Cespedes is currently enjoying his best offensive season of his brief career, hitting .294/.330/.555 with a career-high 35 home runs and 103 RBI in 145 games. His batting average and slugging percentage are also career-highs, while his on-base percentage is his best since a .356 OBP in 2012. Cespedes hit .293 with 18 home runs in 102 games with the Tigers, and has already slugged 17 homers in 43 games with the New York Mets after being traded on July 31. Between his stellar offensive efforts and some solid defensive numbers, Cespedes has been worth 6.8 WAR, the fifth-highest total among all major league hitters this season.
Cespedes, who is represented by Roc Nation Sports -- hence the Jay Z reference above -- has expressed interest in returning to both of the teams he has played for this season. Prior to his July trade, Cespedes said he would be interested in re-signing with the Tigers this offseason, and it seemed like the Tigers were open to the idea.

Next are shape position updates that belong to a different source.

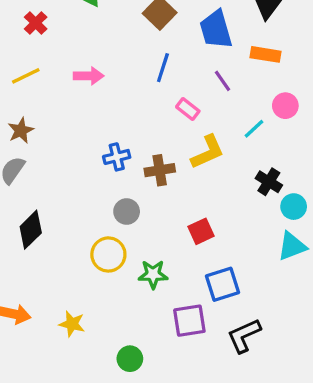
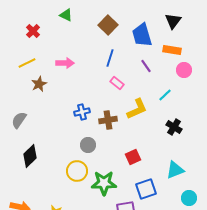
pink circle: (285, 106) -> (184, 70), moved
pink rectangle: (188, 109) -> (117, 83), moved
brown star: (21, 130) -> (39, 84), moved
cyan circle: (294, 207) -> (189, 198), moved
cyan triangle: (292, 246) -> (175, 170), moved
green star: (153, 274) -> (104, 183), size x1.4

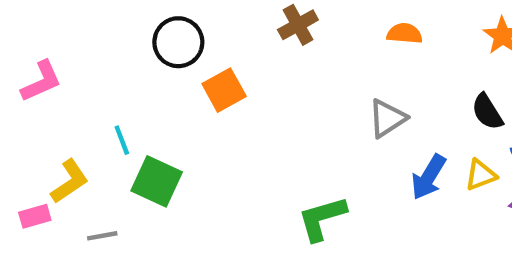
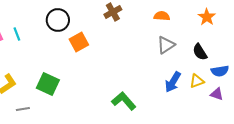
gray triangle: (387, 118) -> (166, 45), moved
cyan line: (122, 140) -> (17, 34), moved
green L-shape: (322, 218) -> (124, 101), turned 65

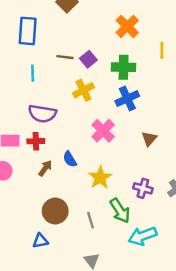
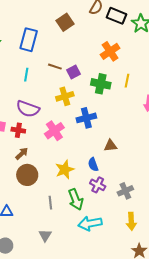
yellow line: (162, 50) -> (127, 81), moved
blue cross: (127, 99) -> (86, 118), moved
pink cross: (103, 131) -> (54, 131), moved
brown triangle: (149, 139) -> (110, 146), turned 32
blue semicircle: (70, 159) -> (93, 165), moved
brown circle: (55, 211) -> (27, 175), moved

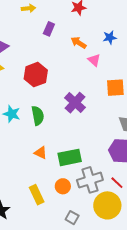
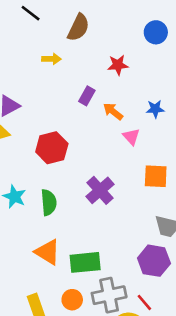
purple rectangle: (49, 29) -> (87, 96), moved
orange triangle: (41, 153) -> (48, 252), size x1.5

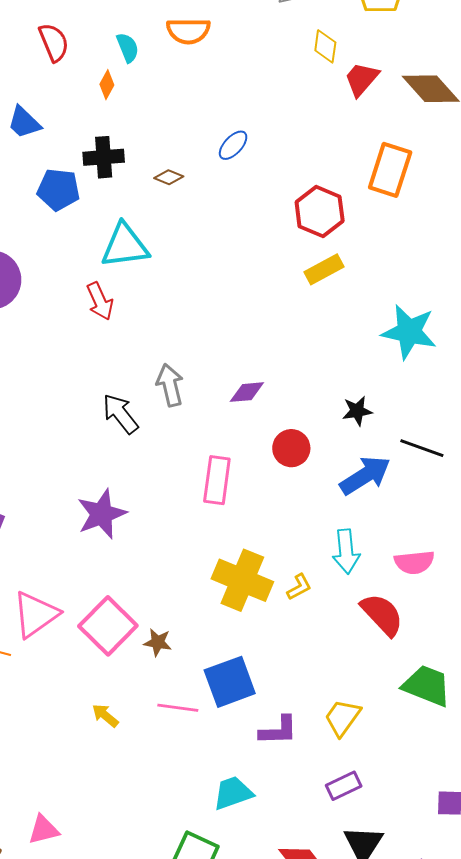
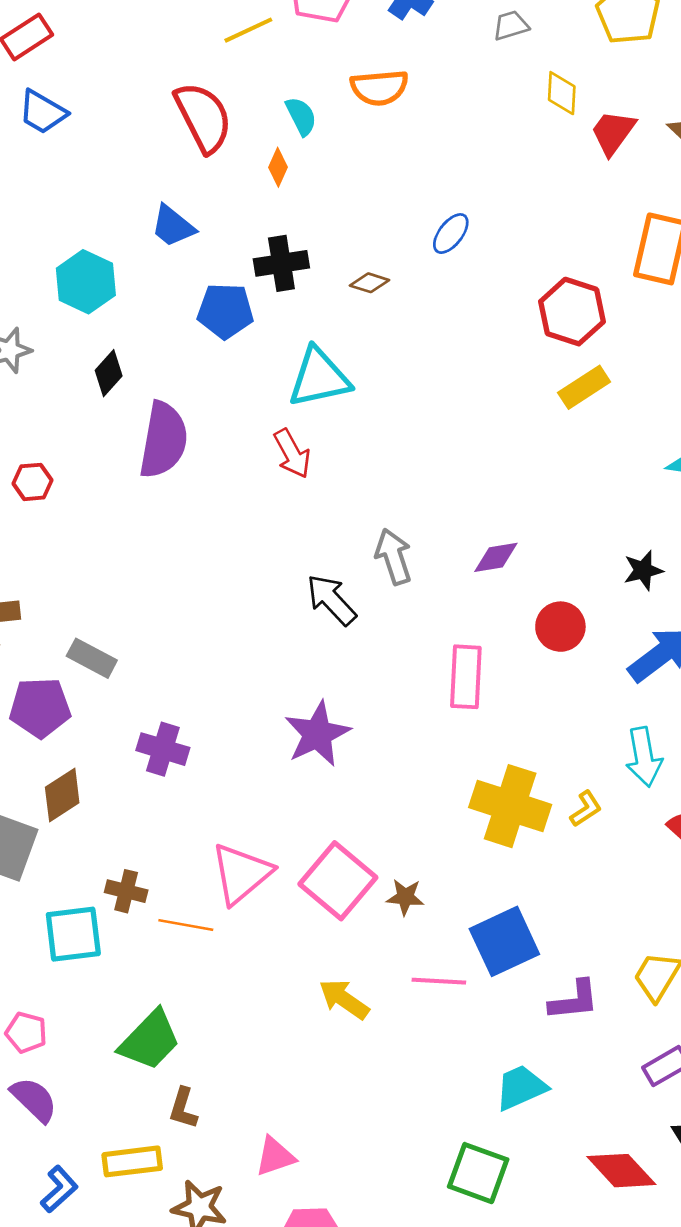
red semicircle: (54, 42) -> (203, 117), size x1.4
yellow arrow: (105, 715) -> (344, 999), size x1.4

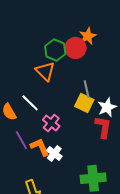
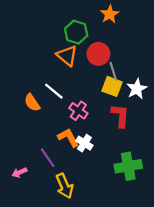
red circle: (76, 48) -> (98, 54), moved
red L-shape: (103, 127) -> (120, 116), moved
purple line: (21, 140) -> (48, 158), moved

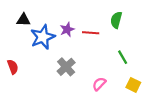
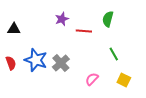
black triangle: (23, 20) -> (14, 29), moved
purple star: (67, 30) -> (62, 19), moved
blue star: (43, 37) -> (36, 60), moved, turned -30

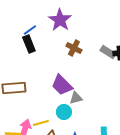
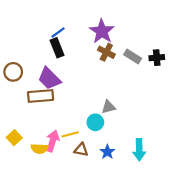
purple star: (60, 20) -> (102, 31), moved
gray rectangle: (108, 52) -> (133, 57), moved
purple trapezoid: (62, 85) -> (49, 78), moved

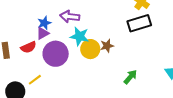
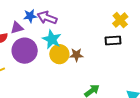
blue star: (44, 23) -> (30, 16), moved
black rectangle: (139, 23) -> (113, 40), size x0.7

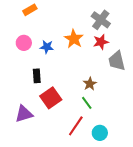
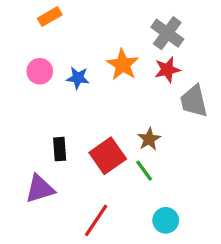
black rectangle: (37, 76) -> (60, 149), moved
red square: (51, 98) -> (108, 156), moved
red line: (76, 126) -> (96, 220), moved

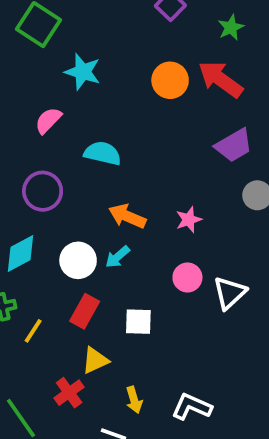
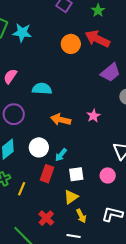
cyan star: (83, 72) -> (22, 33), moved
cyan arrow: (118, 257) -> (61, 155), moved
pink circle: (187, 277) -> (108, 175), moved
yellow triangle: (95, 360) -> (71, 197), moved

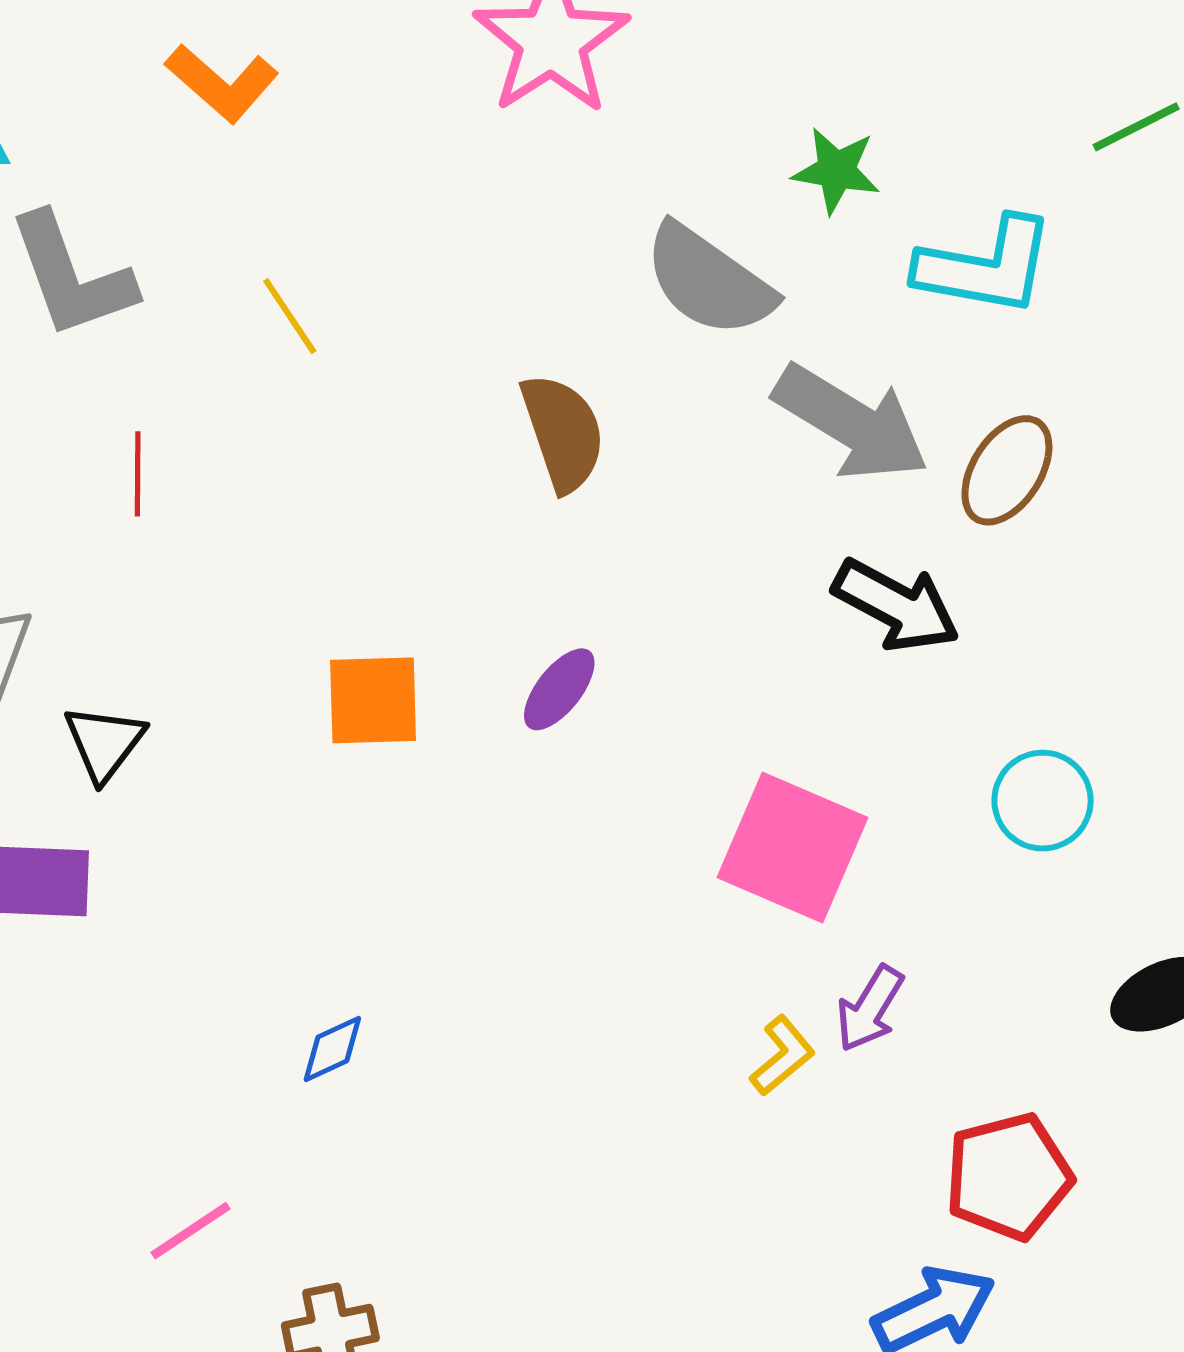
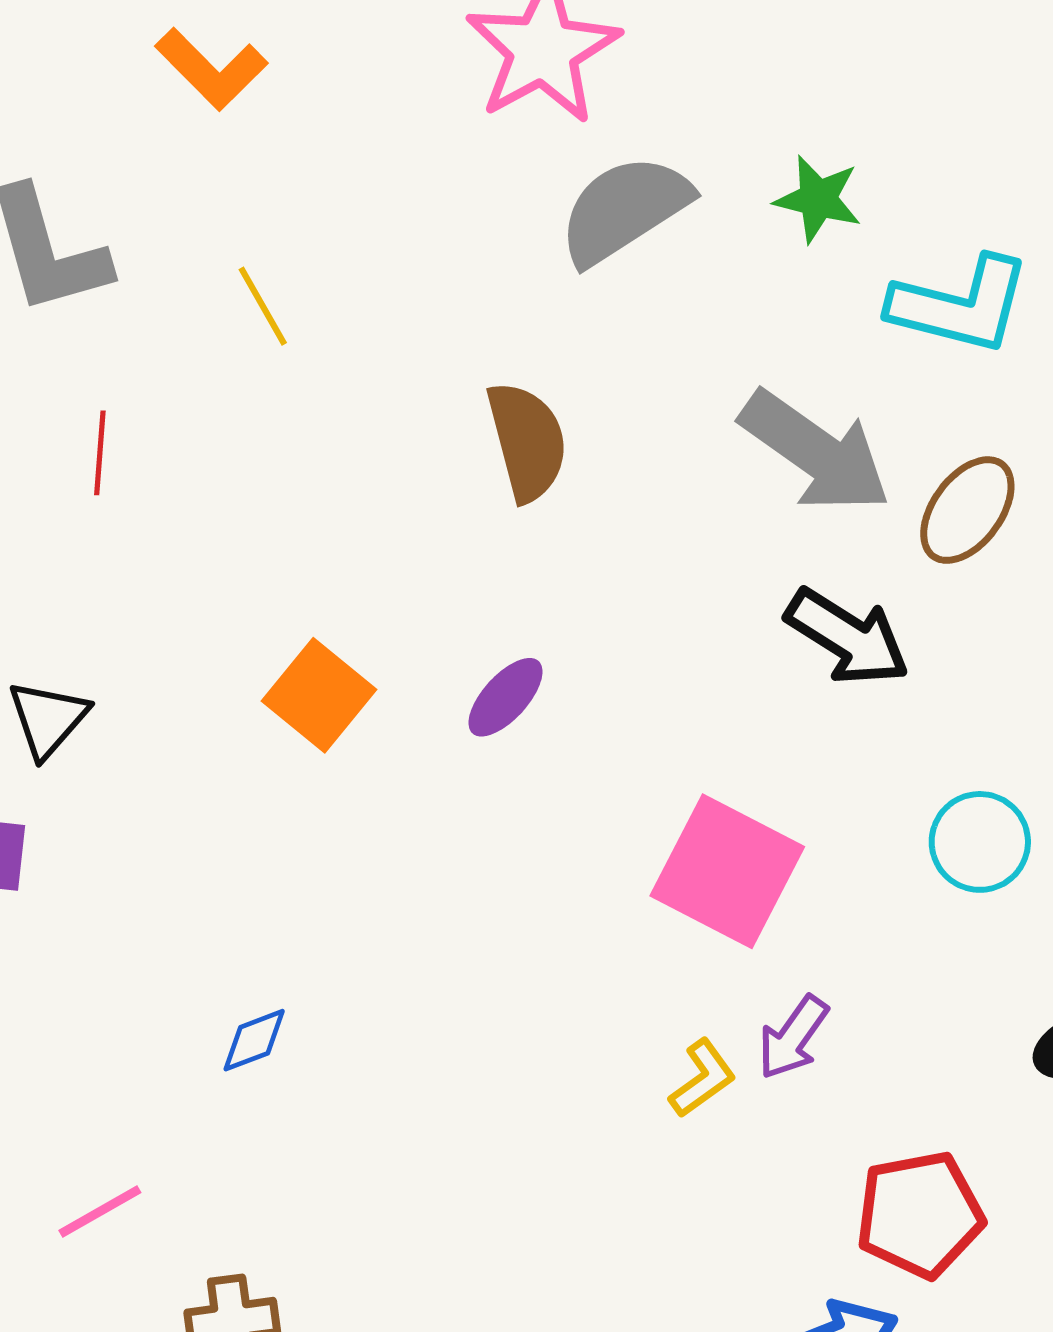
gray semicircle: (709, 281) -> (624, 210), moved, turned 108
orange square: (373, 700) -> (319, 695), turned 37

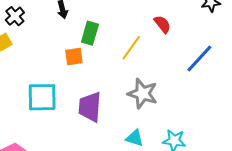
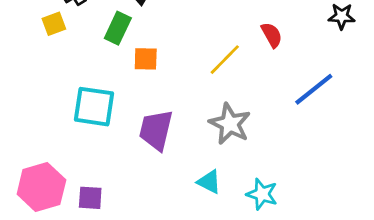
green rectangle: (90, 33) -> (118, 28), moved

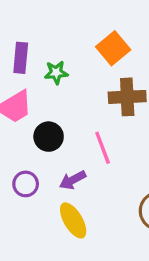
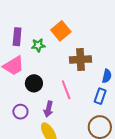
orange square: (113, 48) -> (61, 31), moved
purple arrow: (73, 180) -> (48, 109), turned -49

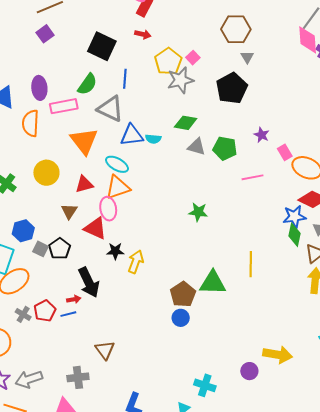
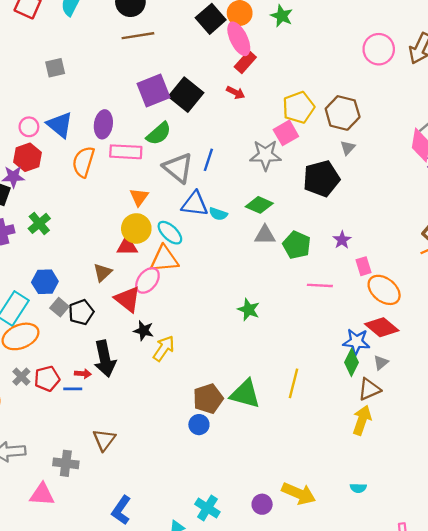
purple square: (45, 34) -> (153, 91), moved, size x1.6
pink square: (193, 58) -> (286, 133), size x1.5
yellow pentagon: (168, 61) -> (299, 107), moved
blue line: (125, 79) -> (208, 160), moved
orange triangle: (84, 141) -> (139, 197), size x0.6
gray triangle: (196, 147) -> (265, 235), turned -30
yellow circle: (46, 173) -> (136, 228), moved
pink ellipse: (108, 209) -> (147, 280), turned 35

Since arriving in New York, Cespedes has gone so far as to waive the clause in his contract requiring the Mets to release him five days into the offseason. The clause, originally designed to prevent his team from extending him a qualifying offer, was rendered moot by his midseason trade. Without that tricky bit of contract literature in the way, the Mets will have an equal chance to re-sign Cespedes this winter. He seems to be very happy in New York, and the Mets may be willing to open up payroll following a playoff run.
There will be several other teams involved as well, all of whom will drive up Cespedes' price this winter. He and Jason Heyward are the two best outfielders hitting the open market this winter, and Cespedes' big season will earn him plenty of money. His recent performance in New York may even entice a team or two to pursue him as a center fielder, though it's hard to see him aging well at that position.
At this point, it's difficult to envision the Tigers forking over the cash necessary to re-sign Cespedes. He will be 30 years old in October and has a few notable flaws, the biggest being his poor plate discipline and low walk rate. Cespedes' walk rate has declined in each of his four seasons, bottoming out at just 4.8 percent this season. With his contract all but guaranteed to push north of $100 million, the Tigers may not be willing to invest that much money in another aging talent.